As I drove past another busy golf course the other day, it brought to mind a conversation you might have with someone subjected to snow and wind-chill indexes at this time of year.

“Just finished shoveling the sidewalk, but I’ll probably have to do it again in the morning,” they typically say. “We’re expecting another few inches overnight.”

“How awful,” you respond, trying to sound sympathetic. “I won’t tell you what I did today.”

“Let me guess. You played golf.”

“Well, yeah. But that isn’t the best part.”

“You had a great round?”

“I did. But my score isn’t what was so great.”

“You won a lot of money?”

“Yes on that, too. But there was something else that made me even happier.”

“I give up.”

“I played in shorts.”

Nothing makes winter in the Midwest and Northeast feel colder and drearier to a serious golfer than talking to someone who gets to play our great game year-round.

Do we truly know how good we have it on the West Coast? Sure, we get some rain here and there, and the courses might be a little muddy at times. But this still is a great time of year to play. For a lot of reasons:

–In many locales, it’s the best weather of the year. I consider temperatures in the 60s – sweater weather – absolutely ideal.

–Not every course is that busy. People have Christmas shopping to do. Or they’re not willing to play if it’s wet. That means you should be able to play faster.

–The combination of cooler weather and less crowded courses means you often can play more than 18 if you want. I find it relaxing sometimes to play an extra nine holes, especially if the temperature is comfortable.

–There aren’t the distractions of pro tournaments you want to watch. Check out this month’s events. Hardly any. This is your time to play, while the pros take a break.

–The greens aren’t as fast. I actually like fast greens, but they tend to play a little easier in December if shots hit and stick and putts don’t break as much as usual.

–And here’s the best reason of all: It’s so much fun to tell friends and relatives back east all about it.

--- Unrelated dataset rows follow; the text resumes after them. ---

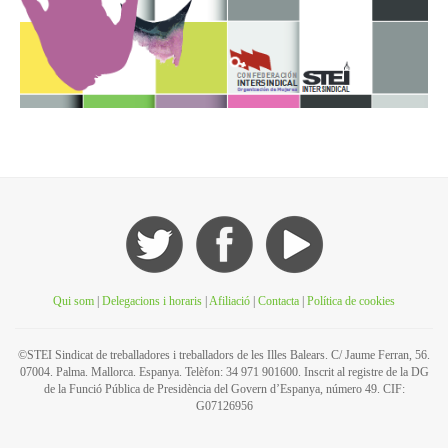
Qui som
|
Delegacions i horaris
|
Afiliació
|
Contacta
|
Política de cookies
©STEI Sindicat de treballadores i treballadors de les Illes Balears. C/ Jaume Ferran, 56.
07004. Palma. Mallorca. Espanya. Telèfon: 34 971 901600. Inscrit al registre de la DG
de la Funció Pública de Presidència del Govern d’Espanya, número 49. CIF:
G07126956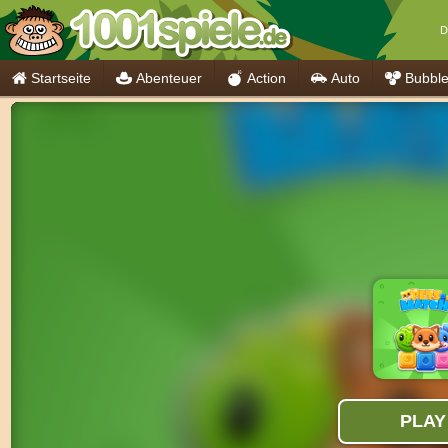
D
Startseite
Abenteuer
Action
Auto
Bubbl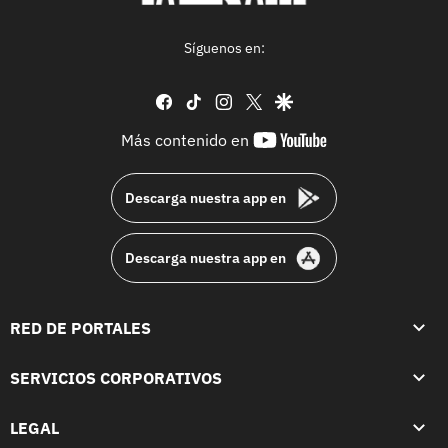
Síguenos en:
facebook
tiktok
instagram
twitter
google
youtube-
Más contenido en
footer
Descarga nuestra app en
Descarga nuestra app en
RED DE PORTALES
SERVICIOS CORPORATIVOS
LEGAL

Not that you should gloat. It’s not becoming. Just state the cold, hard facts. The sunshine. No clouds in the sky. The relaxing pace. The promise of more days just like it in the near future.

People have laughed when I’ve told them this, but I’m completely serious when I say that when I moved from the frigid Midwest to the relatively balmy Bay Area 40 years ago, my No. 1 reason was to be able to play golf in the winter.

If you haven’t lived in the snow, you can’t begin to understand how depressing it is. White Christmas? Give me a break. The snow is gray and ugly before New Year’s Day.

And even if the snow melts and the temperature gets above freezing for a day or two, virtually all of the courses and driving ranges are closed from November to March. Golf is only a rumor – except, of course, when you turn on the television to watch a tournament in Hawaii, California, Arizona or Florida.

I never played golf with a substantial amount of snow on the ground while I lived back east, simply because it never appealed to me. It’s not really golf. “Snow golf” seems like as much fun as playing in the sand and heat of the Sahara.

So what are you waiting for? If today is a nice day, why aren’t you out there with everyone else?

And this certainly solves what to put on your Christmas list. Buying you a round of golf is a nice, affordable present, and the person who gave it to you most certainly will enjoy hearing all about how much you enjoy it – unless, of course, they live in the snow.